TASK DESCRIPTION
If a record holds a picture, drop the picture and repeat everything else word for word.

ENTRIES SHOWN
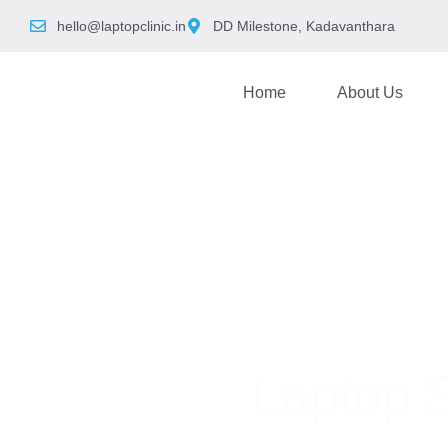
hello@laptopclinic.in
DD Milestone, Kadavanthara
Home
About Us
Laptop 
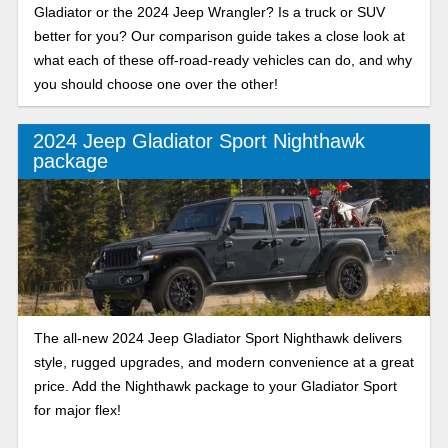
Gladiator or the 2024 Jeep Wrangler? Is a truck or SUV
better for you? Our comparison guide takes a close look at
what each of these off-road-ready vehicles can do, and why
you should choose one over the other!
2024 Jeep Gladiator Sport Nighthawk
package
The all-new 2024 Jeep Gladiator Sport Nighthawk delivers
style, rugged upgrades, and modern convenience at a great
price. Add the Nighthawk package to your Gladiator Sport
for major flex!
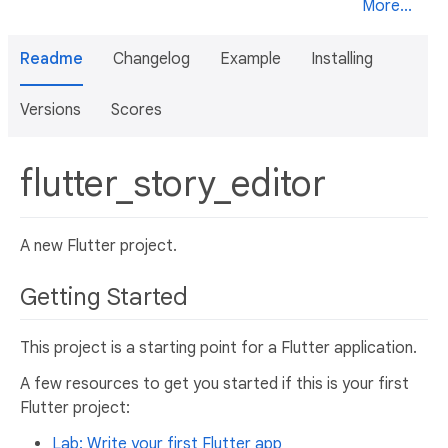
More...
Readme
Changelog
Example
Installing
Versions
Scores
flutter_story_editor
A new Flutter project.
Getting Started
This project is a starting point for a Flutter application.
A few resources to get you started if this is your first
Flutter project:
Lab: Write your first Flutter app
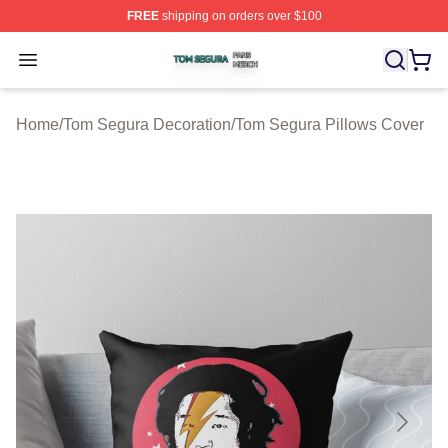
FREE
shipping on orders over $100
Tom Segura Shop ⚡️ Officially Licensed Tom Segura Me
Open menu
Home
/
Tom Segura Decoration
/
Tom Segura Pillows Cover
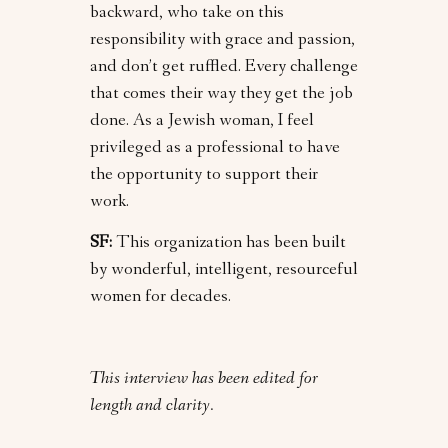
backward, who take on this
responsibility with grace and passion,
and don’t get ruffled. Every challenge
that comes their way they get the job
done. As a Jewish woman, I feel
privileged as a professional to have
the opportunity to support their
work.
SF:
This organization has been built
by wonderful, intelligent, resourceful
women for decades.
This interview has been edited for
length and clarity.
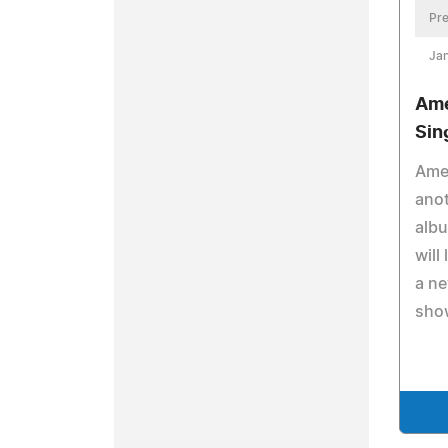
Pre
Jan
Ame
Sin
Amen
anot
albu
will
a n
sho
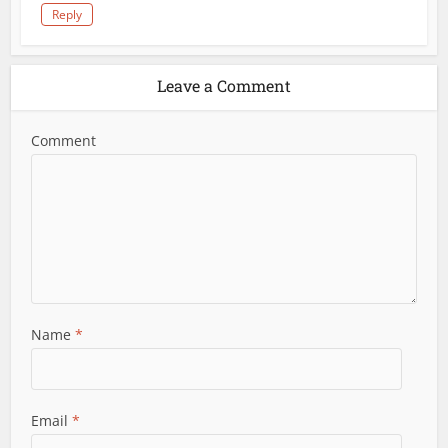
Reply
Leave a Comment
Comment
Name
*
Email
*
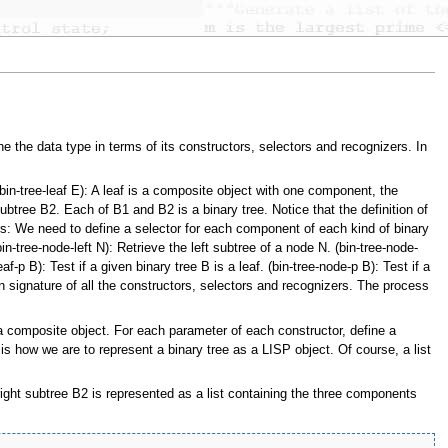
ne the data type in terms of its constructors, selectors and recognizers. In
in-tree-leaf E): A leaf is a composite object with one component, the
tree B2. Each of B1 and B2 is a binary tree. Notice that the definition of
rs: We need to define a selector for each component of each kind of binary
in-tree-node-left N): Retrieve the left subtree of a node N. (bin-tree-node-
-p B): Test if a given binary tree B is a leaf. (bin-tree-node-p B): Test if a
ion signature of all the constructors, selectors and recognizers. The process
a composite object. For each parameter of each constructor, define a
s how we are to represent a binary tree as a LISP object. Of course, a list
 right subtree B2 is represented as a list containing the three components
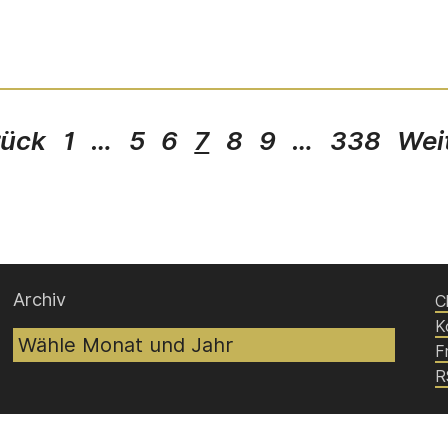
rück
1
…
5
6
7
8
9
…
338
Wei
Archiv
C
K
F
R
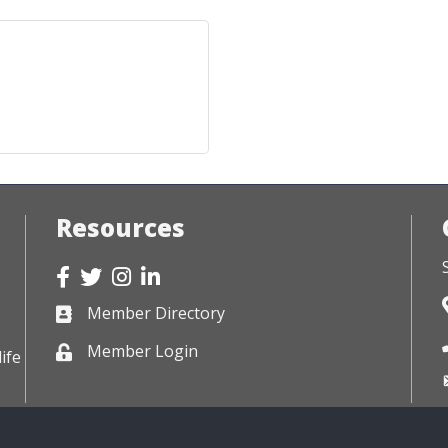
Resources
Facebook
Twitter
Instagram
LinkedIn
Member Directory
Business card icon
Member Login
Lock icon
ife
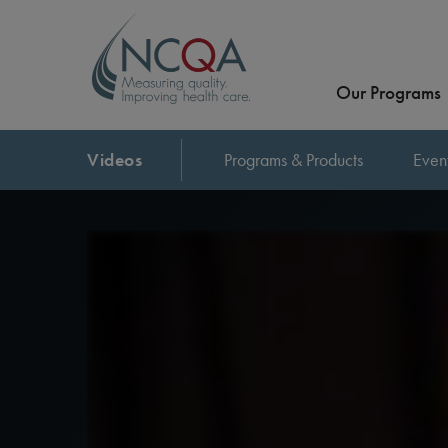
Our Programs
Videos
Programs & Products
Even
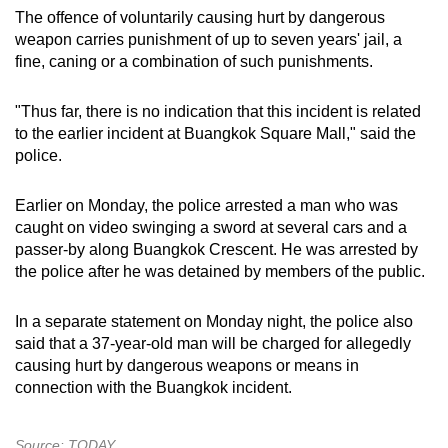
The offence of voluntarily causing hurt by dangerous
weapon carries punishment of up to seven years' jail, a
fine, caning or a combination of such punishments.
"Thus far, there is no indication that this incident is related
to the earlier incident at Buangkok Square Mall," said the
police.
Earlier on Monday, the police arrested a man who was
caught on video swinging a sword at several cars and a
passer-by along Buangkok Crescent. He was arrested by
the police after he was detained by members of the public.
In a separate statement on Monday night, the police also
said that a 37-year-old man will be charged for allegedly
causing hurt by dangerous weapons or means in
connection with the Buangkok incident.
Source: TODAY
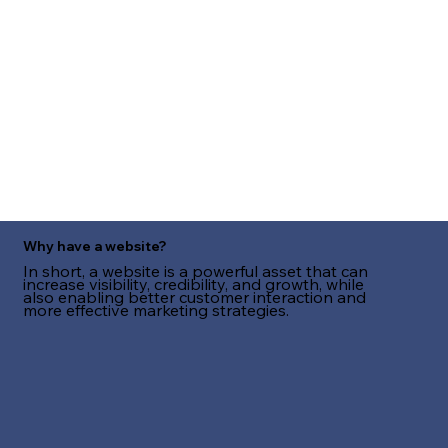
Why have a website?
In short, a website is a powerful asset that can
increase visibility, credibility, and growth, while
also enabling better customer interaction and
more effective marketing strategies.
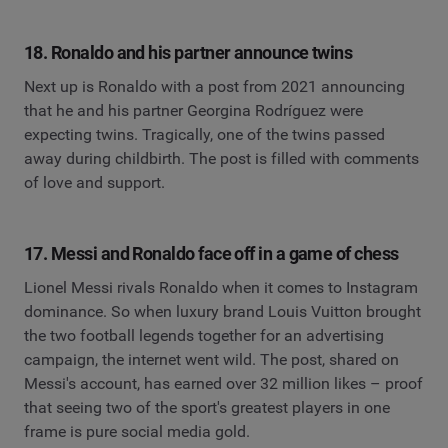
18. Ronaldo and his partner announce twins
Next up is Ronaldo with a post from 2021 announcing
that he and his partner Georgina Rodríguez were
expecting twins. Tragically, one of the twins passed
away during childbirth. The post is filled with comments
of love and support.
17. Messi and Ronaldo face off in a game of chess
Lionel Messi rivals Ronaldo when it comes to Instagram
dominance. So when luxury brand Louis Vuitton brought
the two football legends together for an advertising
campaign, the internet went wild. The post, shared on
Messi's account, has earned over 32 million likes – proof
that seeing two of the sport's greatest players in one
frame is pure social media gold.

WRITTEN SOLUTION
hello@laptopclinic.in
DD Milestone, Kadavanthara
Home
About Us
Laptop 
Gladiator or the 2024 Jeep Wrangler? Is a truck or SUV
better for you? Our comparison guide takes a close look at
what each of these off-road-ready vehicles can do, and why
you should choose one over the other!
2024 Jeep Gladiator Sport Nighthawk
package
The all-new 2024 Jeep Gladiator Sport Nighthawk delivers
style, rugged upgrades, and modern convenience at a great
price. Add the Nighthawk package to your Gladiator Sport
for major flex!
More...
Readme
Changelog
Example
Installing
Versions
Scores
flutter_story_editor
A new Flutter project.
Getting Started
This project is a starting point for a Flutter application.
A few resources to get you started if this is your first
Flutter project:
Lab: Write your first Flutter app
FREE
shipping on orders over $100
Tom Segura Shop ⚡️ Officially Licensed Tom Segura Me
Open menu
Home
/
Tom Segura Decoration
/
Tom Segura Pillows Cover
backward, who take on this
responsibility with grace and passion,
and don’t get ruffled. Every challenge
that comes their way they get the job
done. As a Jewish woman, I feel
privileged as a professional to have
the opportunity to support their
work.
SF:
This organization has been built
by wonderful, intelligent, resourceful
women for decades.
This interview has been edited for
length and clarity.
Pre
Jan
Ame
Sin
Amen
anot
albu
will
a n
sho
Reply
Leave a Comment
Comment
Name
*
Email
*
ne the data type in terms of its constructors, selectors and recognizers. In
in-tree-leaf E): A leaf is a composite object with one component, the
tree B2. Each of B1 and B2 is a binary tree. Notice that the definition of
rs: We need to define a selector for each component of each kind of binary
in-tree-node-left N): Retrieve the left subtree of a node N. (bin-tree-node-
-p B): Test if a given binary tree B is a leaf. (bin-tree-node-p B): Test if a
ion signature of all the constructors, selectors and recognizers. The process
a composite object. For each parameter of each constructor, define a
s how we are to represent a binary tree as a LISP object. Of course, a list
 right subtree B2 is represented as a list containing the three components
rück
1
…
5
6
7
8
9
…
338
Wei
Archiv
C
K
F
R
Resources
Facebook
Twitter
Instagram
LinkedIn
Member Directory
Business card icon
Member Login
Lock icon
ife
Our Programs
Videos
Programs & Products
Even
The offence of voluntarily causing hurt by dangerous
weapon carries punishment of up to seven years' jail, a
fine, caning or a combination of such punishments.
"Thus far, there is no indication that this incident is related
to the earlier incident at Buangkok Square Mall," said the
police.
Earlier on Monday, the police arrested a man who was
caught on video swinging a sword at several cars and a
passer-by along Buangkok Crescent. He was arrested by
the police after he was detained by members of the public.
In a separate statement on Monday night, the police also
said that a 37-year-old man will be charged for allegedly
causing hurt by dangerous weapons or means in
connection with the Buangkok incident.
Source: TODAY
Why have a website?
In short, a website is a powerful asset that can
increase visibility, credibility, and growth, while
also enabling better customer interaction and
more effective marketing strategies.
18. Ronaldo and his partner announce twins
Next up is Ronaldo with a post from 2021 announcing
that he and his partner Georgina Rodríguez were
expecting twins. Tragically, one of the twins passed
away during childbirth. The post is filled with comments
of love and support.
17. Messi and Ronaldo face off in a game of chess
Lionel Messi rivals Ronaldo when it comes to Instagram
dominance. So when luxury brand Louis Vuitton brought
the two football legends together for an advertising
campaign, the internet went wild. The post, shared on
Messi's account, has earned over 32 million likes – proof
that seeing two of the sport's greatest players in one
frame is pure social media gold.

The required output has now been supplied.